Six More And I Get One Free

It took a long-distance hail and a jogging trot across the street, but I just barely managed to catch the most convenient bus to my destination—important, because I didn’t want to waste any more time than already had been wasted that morning.

Four blocks later, making a routine left turn, the bus collided with a car in the opposite lane of the cross-street. It was now five hours since I awoke to my fourth urinary tract infection of the year, and my trip for a prescription and labwork was stymied.

My autistic brain froze.

Too many things, at this point, were happening at once. I needed to get where I was going. It had taken all morning just to get from my initial call into an advice nurse to my urologist calling in a prescription. But: shouldn’t I stay on the bus to provide a statement to…whomever? Isn’t that what you’re supposed to do?


My bladder has a diverticulum.
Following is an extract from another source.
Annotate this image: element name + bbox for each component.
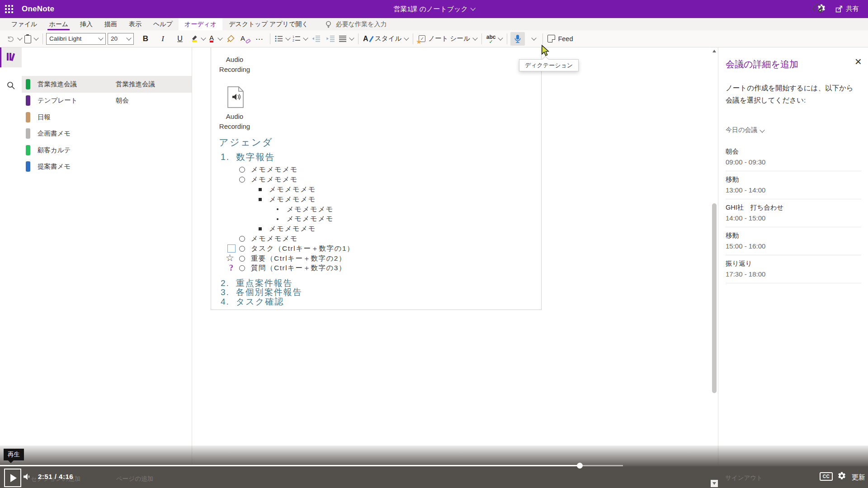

I’ve never seen the scans, but I’m told by my urologist that it’s shaped like a single Mickey Mouse ear, popping out of the left side. It was diagnosed in 2019, and resulted in my introduction, in somewhat rapid succession, to the in-office cystoscopy, bladder surgery, and catheterization.

There wasn’t much in the way of follow-up care, per se, because global pandemic. Then, just when the manufactured reset of the coming of a new year raised hopes for 2021, came urinary tract infections in January, February, April, and—now—May. As one physician put it, any malformation in an internal organ is a great place for infection to take hold. Don’t ask me why I didn’t have a single infection across all of 2020.

(This timeline sends my brain’s occasional autistic pattern-seeking down the garden path. To wit: this puts my UTIs a week or two after new-to-me vaccinations; shingles, then COVID. It’s not that I think the vaccines caused the infections. It just makes me wonder whether one’s immune system can become so preoccupied with learning about some major new threat that it can miss other threats it normally would deal with easily. Presumably, this is something that can happen for those who are immunocompromised, but not something that happens under more typical circumstances. The pattern-seeking kicks in again, though, and I remember that one of the medical questions we put a pin in while dealing with the bladder diverticulum were enlarged lymph nodes my doctors wanted to biopsy. All of which might or might not be wrapped up in a general surge of death anxiety of late.)

The thing is, during the previous UTI, I’d made some adjustments to lessen bladder irritation. Or, one major one, anyway: I quit coffee altogether, having earlier switched entirely to decaf. At the local bakery, I just order almond milk steamers to accompany me when sitting outside to read. At home, I toss almond milk and a single chamomile tea bag in a sauce pan to heat up. I can’t draw a direct cause-and-effect, but in the wake of that UTI, I had the most consistent run of healthy-appearing urine in memory.

It felt like, maybe, things had become somewhat stable, and that, maybe, things would be quiet until the in-office cystoscopy scheduled for the end of July—an exam that could mean decisions on (major? minor?) surgery to remove the diverticulum. I’d hoped for something of a break before having to confront that.

Instead, there I was, having waited four hours until a prescription was ordered, trying to get to the medical office, sitting on a bus that had just hit a car.


There were no other passengers. Had there been anyone else around, I could have taken cues from the inevitable discussion about whether or not to stay on site to give statements. My brain was stalled, stuck between two divergent realities that seemed just as real but couldn’t exist simultaneously: one where I’d a responsibility to myself, one where I’d a responsibility to other people. I’ve referred to this type of cognitive paralysis before as the uncollapsed autistic wave function.

It seemed forever. It was closer to five minutes. As I picked up my backpack from the side beside me and started to walk to the front of the bus, I noticed the driver talking to me. I removed my earplugs. He was, of course, asking if I’d seen anything. I told him I hadn’t seen anything useful either way, and asked if I should stick around. He said there didn’t seem to be necessary if I hadn’t seen anything useful.

I walked back up the street to the initial bus stop to wait, and had a realization: I could, in fact, merge the divergent realities, by sending a message to the transit agency to tell them what I did, and did not, see during the accident, so they could contact me if needed.

Most occurrences of the uncollapsed autistic wave function do not present solutions this…satisfying. Although in my current mental state its something of a pyrrhic victory. I’m trying to hold onto the fact that I managed to fulfill both my personal and my social obligations without my cognitive stall turning into an all-out spiral.

There’s still another UTI, though. Still another round of antibiotics (too much need for antibiotics in a short period of time). Still an invasive exam at the end of July (and a potential surgery to come afterward). Still weeks to go between now and then (when anything—who knows what—can happen).

Finding myself nostalgic for 2020 was not a space I’d expected to fill on the new year’s bingo card.